The South Korean automaker is breaking ground on the plant west of Savannah.
Hyundai Motor Co will break ground on a $5.54 billion electric vehicle (EV) and battery plant in the United States on Tuesday, as South Korea’s biggest automaker grapples with an uncertain outlook for its EV sales in its top market.
Hyundai plans to begin commercial production in the first half of 2025 in the massive plant in Bryan county, west of Savannah, that will have an annual capacity of 300,000 units.
Georgia Governor Brian Kemp, a Republican, and its two U.S. senators, Jon Ossoff and Raphael Warnock, both Democrats, plan to attend the event. Kemp and Warnock are up for re-election next month.
The groundbreaking comes amid anger from Korea and the European Union over U.S. electric vehicle tax policy.

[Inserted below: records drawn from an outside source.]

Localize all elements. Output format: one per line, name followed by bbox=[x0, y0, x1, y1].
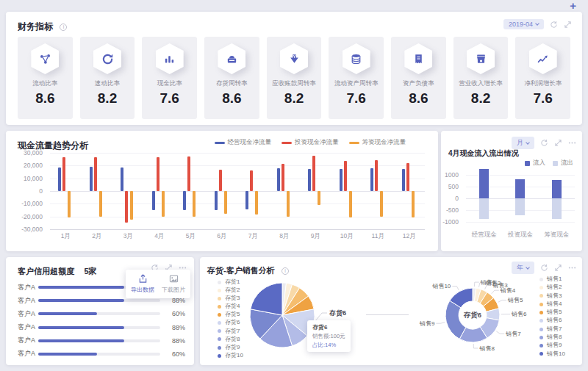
trend-bar[interactable] bbox=[224, 191, 227, 214]
trend-bar[interactable] bbox=[340, 169, 343, 191]
credit-bar-fill[interactable] bbox=[38, 312, 97, 315]
tooltip-percent: 占比:14% bbox=[312, 342, 345, 349]
credit-percent: 60% bbox=[166, 350, 185, 358]
refresh-icon[interactable] bbox=[550, 21, 558, 29]
trend-bar[interactable] bbox=[402, 169, 405, 191]
legend-item[interactable]: 经营现金净流量 bbox=[215, 138, 272, 147]
expand-icon[interactable] bbox=[554, 139, 562, 147]
expand-icon[interactable] bbox=[564, 21, 572, 29]
trend-bar[interactable] bbox=[90, 167, 93, 191]
kpi-label: 资产负债率 bbox=[403, 79, 434, 88]
trend-bar[interactable] bbox=[349, 191, 352, 217]
trend-bar[interactable] bbox=[162, 191, 165, 217]
legend-item[interactable]: 流出 bbox=[553, 159, 573, 168]
sales-donut-slice[interactable] bbox=[445, 300, 466, 339]
customer-label: 客户A bbox=[18, 283, 38, 292]
trend-bar[interactable] bbox=[68, 191, 71, 217]
kpi-card[interactable]: 营业收入增长率8.2 bbox=[453, 37, 509, 119]
trend-bar[interactable] bbox=[193, 191, 196, 217]
kpi-value: 8.2 bbox=[284, 90, 304, 107]
kpi-card[interactable]: 流动比率8.6 bbox=[18, 37, 73, 119]
label-leader-line bbox=[473, 344, 478, 348]
export-icon bbox=[138, 274, 148, 284]
pie-donut-canvas: 销售1销售2销售3销售4销售5销售6销售7销售8销售9销售10存货6存货6 bbox=[200, 257, 582, 365]
y-tick-label: -1000 bbox=[442, 218, 459, 226]
trend-bar[interactable] bbox=[282, 164, 284, 191]
trend-bar[interactable] bbox=[94, 157, 97, 192]
trend-bar[interactable] bbox=[344, 161, 347, 191]
legend-item[interactable]: 投资现金净流量 bbox=[282, 138, 339, 147]
refresh-icon[interactable] bbox=[540, 139, 548, 147]
trend-bar[interactable] bbox=[58, 168, 61, 191]
label-leader-line bbox=[498, 300, 506, 303]
download-image-menu-item[interactable]: 下载图片 bbox=[161, 274, 186, 294]
legend-item[interactable]: 筹资现金净流量 bbox=[349, 138, 406, 147]
trend-bar[interactable] bbox=[318, 191, 320, 205]
legend-swatch bbox=[525, 161, 530, 166]
trend-bar[interactable] bbox=[183, 191, 186, 210]
kpi-card[interactable]: 净利润增长率7.6 bbox=[515, 37, 570, 119]
credit-bar-fill[interactable] bbox=[38, 326, 124, 329]
trend-bar[interactable] bbox=[245, 191, 248, 209]
trend-bar[interactable] bbox=[121, 168, 123, 191]
trend-bar[interactable] bbox=[380, 191, 383, 217]
inventory-pie-slice[interactable] bbox=[251, 283, 282, 315]
kpi-card[interactable]: Y应收账款周转率8.2 bbox=[267, 37, 322, 119]
export-data-menu-item[interactable]: 导出数据 bbox=[130, 274, 155, 294]
kpi-value: 7.6 bbox=[346, 90, 365, 107]
trend-bar[interactable] bbox=[187, 156, 190, 191]
y-tick-label: -500 bbox=[446, 206, 459, 214]
y-tick-label: 10,000 bbox=[24, 175, 43, 182]
legend-label: 流入 bbox=[533, 159, 545, 168]
kpi-period-dropdown[interactable]: 2019-04 bbox=[503, 19, 544, 29]
kpi-card[interactable]: 流动资产周转率7.6 bbox=[329, 37, 384, 119]
outflow-segment bbox=[479, 198, 489, 219]
trend-bar[interactable] bbox=[255, 191, 258, 215]
more-icon[interactable] bbox=[568, 139, 576, 147]
trend-bar[interactable] bbox=[277, 168, 280, 191]
trend-bar[interactable] bbox=[250, 170, 253, 191]
trend-bar[interactable] bbox=[287, 191, 290, 217]
x-tick-label: 12月 bbox=[394, 232, 426, 241]
stacked-bar[interactable] bbox=[515, 169, 525, 228]
trend-bar[interactable] bbox=[125, 191, 128, 223]
credit-bar-fill[interactable] bbox=[38, 339, 124, 342]
hexagon-badge bbox=[467, 43, 495, 74]
legend-item[interactable]: 流入 bbox=[525, 159, 545, 168]
rotate-icon bbox=[101, 53, 114, 65]
x-tick-label: 经营现金 bbox=[472, 231, 497, 239]
trend-bar[interactable] bbox=[375, 160, 378, 191]
store-icon bbox=[475, 53, 487, 65]
month-group bbox=[237, 153, 269, 229]
export-data-label: 导出数据 bbox=[131, 286, 154, 294]
customer-label: 客户A bbox=[18, 323, 38, 332]
credit-bar-fill[interactable] bbox=[38, 286, 124, 289]
trend-bar[interactable] bbox=[219, 170, 222, 191]
trend-bar[interactable] bbox=[412, 191, 415, 217]
trend-bar[interactable] bbox=[152, 191, 155, 210]
kpi-card[interactable]: 资产负债率8.6 bbox=[391, 37, 446, 119]
trend-bar[interactable] bbox=[157, 157, 159, 191]
month-group bbox=[331, 153, 363, 229]
customer-label: 客户A bbox=[18, 309, 38, 319]
trend-bar[interactable] bbox=[406, 163, 409, 191]
credit-bar-fill[interactable] bbox=[38, 299, 124, 302]
trend-bar[interactable] bbox=[130, 191, 133, 220]
credit-bar-fill[interactable] bbox=[38, 353, 97, 356]
add-widget-button[interactable]: + bbox=[570, 0, 576, 12]
kpi-card[interactable]: 现金比率7.6 bbox=[142, 37, 197, 119]
stacked-bar[interactable] bbox=[552, 169, 562, 228]
trend-bar[interactable] bbox=[312, 156, 315, 191]
inout-period-value: 月 bbox=[517, 138, 523, 148]
credit-percent: 60% bbox=[166, 310, 185, 317]
trend-bar[interactable] bbox=[62, 157, 65, 191]
kpi-label: 营业收入增长率 bbox=[459, 79, 503, 88]
inout-period-dropdown[interactable]: 月 bbox=[512, 137, 534, 149]
trend-bar[interactable] bbox=[99, 191, 102, 217]
kpi-card[interactable]: 存货周转率8.6 bbox=[204, 37, 259, 119]
kpi-card[interactable]: 速动比率8.2 bbox=[80, 37, 135, 119]
trend-bar[interactable] bbox=[370, 168, 373, 191]
trend-bar[interactable] bbox=[215, 191, 218, 210]
trend-bar[interactable] bbox=[308, 169, 311, 191]
stacked-bar[interactable] bbox=[479, 169, 489, 228]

The Inflation Reduction Act President Joe Biden signed in August requires EVs to be assembled in North America in order to qualify for U.S. tax credits. Hyundai and its affiliate Kia, as well as major European automakers, were excluded from the EV subsidies as they do not yet make the vehicles there.
The law made about 70 percent of EVs immediately ineligible for the tax credits of up to $7,500 per vehicle.
Sales of the Hyundai Ioniq 5 crossover SUV in the United States slumped around 14 percent in September from the previous month, hit by the new U.S. law.
Concern over Hyundai’s U.S. EV sales under the new regulations was cited by analysts when the company announced quarterly results on Monday and also contributed to its shares falling.